Dive Brief:
- Chinos Holdings, J. Crew's parent company, on Friday filed a document with the Securities and Exchange Commission for an initial public offering. Chinos Holdings will be renamed Madewell Group, Inc. prior to the completion of the public offering, according to a company press release.
- The price range and number of shares for the offering have yet to be determined. Proceeds from the IPO will be used to, "repay indebtedness and for general corporate purposes," per the release.
- As part of the IPO, Madewell will split off from sister company J. Crew, according to the document.
Dive Insight:
In a move the company first began considering five months ago, J. Crew's more successful sub-brand Madewell made clear intentions for an initial public offering and a separation from its sister brand.
"We have consistently grown at Madewell, but we have retained both our focus and the start-up mentality of our earlier days, which allows us to remain nimble, challenges us to get creative and motivates us to always look toward the future," stated Madewell CEO Libby Wadle. Wadle, who has served as president of the brand since 2017, was promoted to be Madewell's first CEO in April, furthering speculation that the company was anticipating a break from its foundational company.

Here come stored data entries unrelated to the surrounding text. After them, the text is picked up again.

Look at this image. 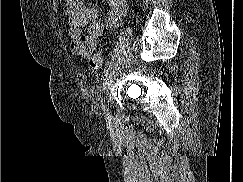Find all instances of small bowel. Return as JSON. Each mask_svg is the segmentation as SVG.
<instances>
[{
  "label": "small bowel",
  "mask_w": 243,
  "mask_h": 182,
  "mask_svg": "<svg viewBox=\"0 0 243 182\" xmlns=\"http://www.w3.org/2000/svg\"><path fill=\"white\" fill-rule=\"evenodd\" d=\"M109 11L104 20L99 19L96 6L84 0H65L64 13L68 17L70 48L75 55L89 57L97 48L98 40L106 30L120 25L127 13V0H105ZM87 29V33L83 29Z\"/></svg>",
  "instance_id": "c3829d8e"
}]
</instances>
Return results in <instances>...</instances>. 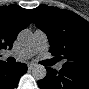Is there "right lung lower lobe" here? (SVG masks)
I'll return each mask as SVG.
<instances>
[{"mask_svg":"<svg viewBox=\"0 0 89 89\" xmlns=\"http://www.w3.org/2000/svg\"><path fill=\"white\" fill-rule=\"evenodd\" d=\"M27 71L26 64L17 62L8 65L0 61V84L4 89H13L17 86L20 77Z\"/></svg>","mask_w":89,"mask_h":89,"instance_id":"1","label":"right lung lower lobe"}]
</instances>
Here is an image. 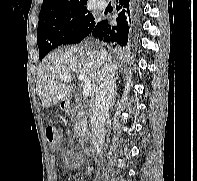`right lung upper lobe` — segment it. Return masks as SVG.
<instances>
[{
    "label": "right lung upper lobe",
    "mask_w": 197,
    "mask_h": 181,
    "mask_svg": "<svg viewBox=\"0 0 197 181\" xmlns=\"http://www.w3.org/2000/svg\"><path fill=\"white\" fill-rule=\"evenodd\" d=\"M87 0H44L39 20L86 7Z\"/></svg>",
    "instance_id": "1"
}]
</instances>
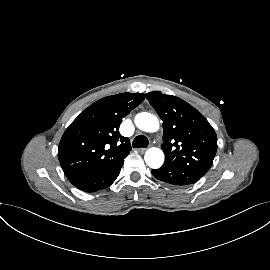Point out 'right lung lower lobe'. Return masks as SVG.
<instances>
[{"instance_id":"1","label":"right lung lower lobe","mask_w":270,"mask_h":270,"mask_svg":"<svg viewBox=\"0 0 270 270\" xmlns=\"http://www.w3.org/2000/svg\"><path fill=\"white\" fill-rule=\"evenodd\" d=\"M124 160L111 169L94 172L70 180L78 189L85 192H96L110 186L118 177Z\"/></svg>"}]
</instances>
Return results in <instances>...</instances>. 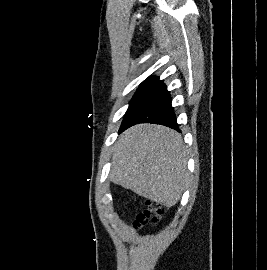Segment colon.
I'll return each instance as SVG.
<instances>
[{
  "label": "colon",
  "instance_id": "1",
  "mask_svg": "<svg viewBox=\"0 0 267 270\" xmlns=\"http://www.w3.org/2000/svg\"><path fill=\"white\" fill-rule=\"evenodd\" d=\"M163 213V208L158 206L149 205V208L139 213L136 220L134 221V227L137 229L143 228L147 224H156Z\"/></svg>",
  "mask_w": 267,
  "mask_h": 270
}]
</instances>
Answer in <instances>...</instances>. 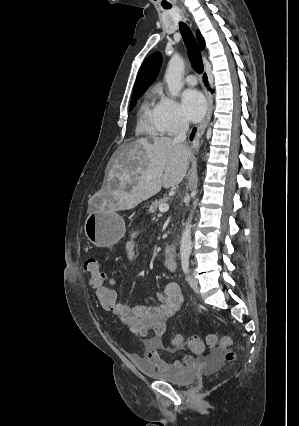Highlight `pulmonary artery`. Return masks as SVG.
Returning a JSON list of instances; mask_svg holds the SVG:
<instances>
[{"label":"pulmonary artery","mask_w":299,"mask_h":426,"mask_svg":"<svg viewBox=\"0 0 299 426\" xmlns=\"http://www.w3.org/2000/svg\"><path fill=\"white\" fill-rule=\"evenodd\" d=\"M185 81H186V83H187L188 85H190V86H194V85H196V84H197L196 76H195V75H193V74H189V75H187V76H186V78H185Z\"/></svg>","instance_id":"pulmonary-artery-1"}]
</instances>
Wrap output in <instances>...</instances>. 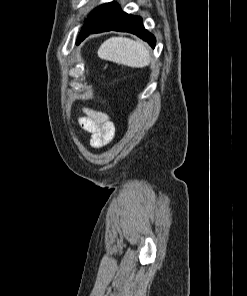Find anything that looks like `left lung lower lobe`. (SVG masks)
Wrapping results in <instances>:
<instances>
[{
  "label": "left lung lower lobe",
  "mask_w": 247,
  "mask_h": 296,
  "mask_svg": "<svg viewBox=\"0 0 247 296\" xmlns=\"http://www.w3.org/2000/svg\"><path fill=\"white\" fill-rule=\"evenodd\" d=\"M111 30L133 33L148 42L153 48L156 43L155 37L144 28L141 17L127 14L116 3L110 2L100 5L89 14L84 21L76 44H80L85 37L92 33Z\"/></svg>",
  "instance_id": "left-lung-lower-lobe-1"
}]
</instances>
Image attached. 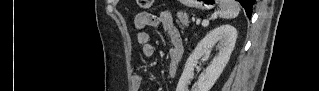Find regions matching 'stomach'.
I'll return each mask as SVG.
<instances>
[{"mask_svg":"<svg viewBox=\"0 0 319 91\" xmlns=\"http://www.w3.org/2000/svg\"><path fill=\"white\" fill-rule=\"evenodd\" d=\"M186 2V4H189L191 6H194L195 4L194 3H188V1H184ZM215 3L216 1L215 0H204V1H201L198 6L201 7V8H204V9H211L215 6Z\"/></svg>","mask_w":319,"mask_h":91,"instance_id":"stomach-1","label":"stomach"}]
</instances>
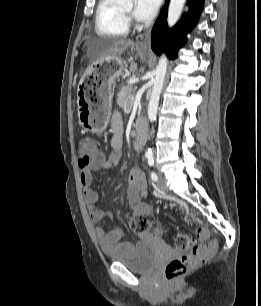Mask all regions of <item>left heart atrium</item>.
I'll use <instances>...</instances> for the list:
<instances>
[{"label":"left heart atrium","mask_w":261,"mask_h":306,"mask_svg":"<svg viewBox=\"0 0 261 306\" xmlns=\"http://www.w3.org/2000/svg\"><path fill=\"white\" fill-rule=\"evenodd\" d=\"M161 0H135L133 15L139 21L151 19L157 12Z\"/></svg>","instance_id":"obj_1"}]
</instances>
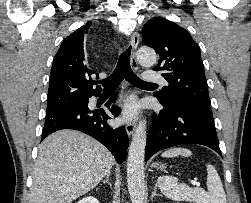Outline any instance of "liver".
<instances>
[{
  "label": "liver",
  "mask_w": 251,
  "mask_h": 203,
  "mask_svg": "<svg viewBox=\"0 0 251 203\" xmlns=\"http://www.w3.org/2000/svg\"><path fill=\"white\" fill-rule=\"evenodd\" d=\"M114 162L95 139L74 130L57 131L39 146L30 203H71L97 186Z\"/></svg>",
  "instance_id": "1"
}]
</instances>
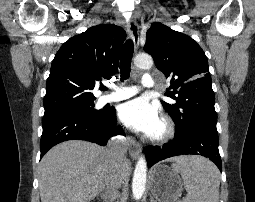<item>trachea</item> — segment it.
Listing matches in <instances>:
<instances>
[{
    "label": "trachea",
    "instance_id": "obj_1",
    "mask_svg": "<svg viewBox=\"0 0 255 202\" xmlns=\"http://www.w3.org/2000/svg\"><path fill=\"white\" fill-rule=\"evenodd\" d=\"M134 52V45L131 39H128L123 47L121 59H120V73L121 81L126 80L130 76L131 60ZM101 90H107L106 87H102Z\"/></svg>",
    "mask_w": 255,
    "mask_h": 202
}]
</instances>
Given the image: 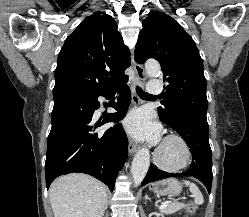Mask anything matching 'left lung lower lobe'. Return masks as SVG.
I'll use <instances>...</instances> for the list:
<instances>
[{"instance_id": "0a47b994", "label": "left lung lower lobe", "mask_w": 249, "mask_h": 217, "mask_svg": "<svg viewBox=\"0 0 249 217\" xmlns=\"http://www.w3.org/2000/svg\"><path fill=\"white\" fill-rule=\"evenodd\" d=\"M186 141L193 156L191 168L183 173L171 174L151 164L141 186L150 182L175 176H193L200 180L211 192L212 158L208 140V123L206 114L186 112L178 117L177 124L169 125Z\"/></svg>"}]
</instances>
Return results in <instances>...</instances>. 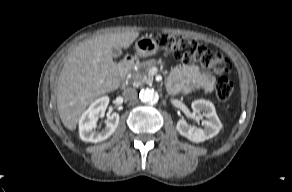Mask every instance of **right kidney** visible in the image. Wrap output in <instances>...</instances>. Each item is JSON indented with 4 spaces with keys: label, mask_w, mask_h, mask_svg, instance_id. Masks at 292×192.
Wrapping results in <instances>:
<instances>
[{
    "label": "right kidney",
    "mask_w": 292,
    "mask_h": 192,
    "mask_svg": "<svg viewBox=\"0 0 292 192\" xmlns=\"http://www.w3.org/2000/svg\"><path fill=\"white\" fill-rule=\"evenodd\" d=\"M109 97L103 96L96 99L89 108L82 114L79 121V134L81 140L85 142L97 143L109 138L119 124V114L112 113L105 122V128L101 131L95 129L98 118L103 116Z\"/></svg>",
    "instance_id": "obj_1"
}]
</instances>
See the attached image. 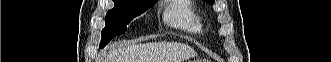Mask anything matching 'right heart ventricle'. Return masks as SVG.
Listing matches in <instances>:
<instances>
[{"mask_svg": "<svg viewBox=\"0 0 331 62\" xmlns=\"http://www.w3.org/2000/svg\"><path fill=\"white\" fill-rule=\"evenodd\" d=\"M165 19L168 24L191 33H201L203 29L198 7L194 1H170L165 12Z\"/></svg>", "mask_w": 331, "mask_h": 62, "instance_id": "obj_1", "label": "right heart ventricle"}]
</instances>
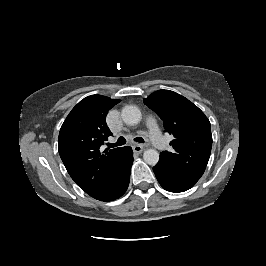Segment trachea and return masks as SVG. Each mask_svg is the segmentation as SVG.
Here are the masks:
<instances>
[{
    "label": "trachea",
    "instance_id": "obj_1",
    "mask_svg": "<svg viewBox=\"0 0 266 266\" xmlns=\"http://www.w3.org/2000/svg\"><path fill=\"white\" fill-rule=\"evenodd\" d=\"M134 141L139 142V143H144V139L142 137H136L134 138ZM126 144V139L124 137H119L116 143H107V146L109 148L117 147V146H122Z\"/></svg>",
    "mask_w": 266,
    "mask_h": 266
}]
</instances>
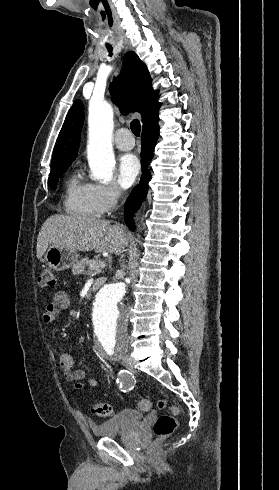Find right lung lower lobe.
<instances>
[{"instance_id":"1","label":"right lung lower lobe","mask_w":279,"mask_h":490,"mask_svg":"<svg viewBox=\"0 0 279 490\" xmlns=\"http://www.w3.org/2000/svg\"><path fill=\"white\" fill-rule=\"evenodd\" d=\"M159 136V126L153 129L144 130L142 133L141 144V163L142 176L139 184L133 189L125 203L124 220L127 226L134 231L135 226L132 221L133 212L138 209L144 201L148 192V182L150 180L149 162L153 159V151Z\"/></svg>"}]
</instances>
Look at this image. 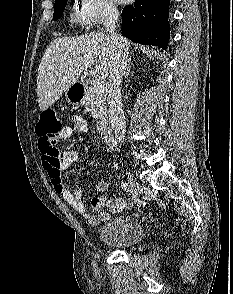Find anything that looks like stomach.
Here are the masks:
<instances>
[{
	"label": "stomach",
	"mask_w": 233,
	"mask_h": 294,
	"mask_svg": "<svg viewBox=\"0 0 233 294\" xmlns=\"http://www.w3.org/2000/svg\"><path fill=\"white\" fill-rule=\"evenodd\" d=\"M66 99L70 103H82L83 92L79 88L70 87L65 93Z\"/></svg>",
	"instance_id": "stomach-1"
}]
</instances>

In J. Crew's second quarter earnings filed on Friday, Madewell's more secure financial footing was reiterated, with sales decreasing at the namesake brand by 7% to just under $400 million and comparable sales dropping 4%. In comparison, Madewell sales increased 15% to $139.7 million and comparable sales increasing 10% (following an increase of 28% in the second quarter a year ago).
"While J.Crew continues to struggle, Madewell has emerged as the company’s crown jewel, accounting for the majority of profits," said Raya Sokolyanska, vice president-senior analyst at Moody's, in comments emailed to Retail Dive.
J. Crew is clear on its vision for a turnaround of the company, with interim CEO Michael Nicholson stating in an earnings conference call on Friday that it is positioning itself to return to profitable growth over time. Part of that process involves a multi-year cost optimization program, which would ultimately result in $50 million in savings over three years, with $10 million of those cost savings realized in fiscal 2019. Savings are critical at a time when the company still struggles with a large debt load.
"The IPO could garner a substantial valuation and help pay down a meaningful portion of the over $1.7 billion in debt, but the ultimate ability to address J.Crew’s highly leveraged capital structure depends on the public market’s receptivity to apparel retailers and the company’s operating performance," Sokolyanska added.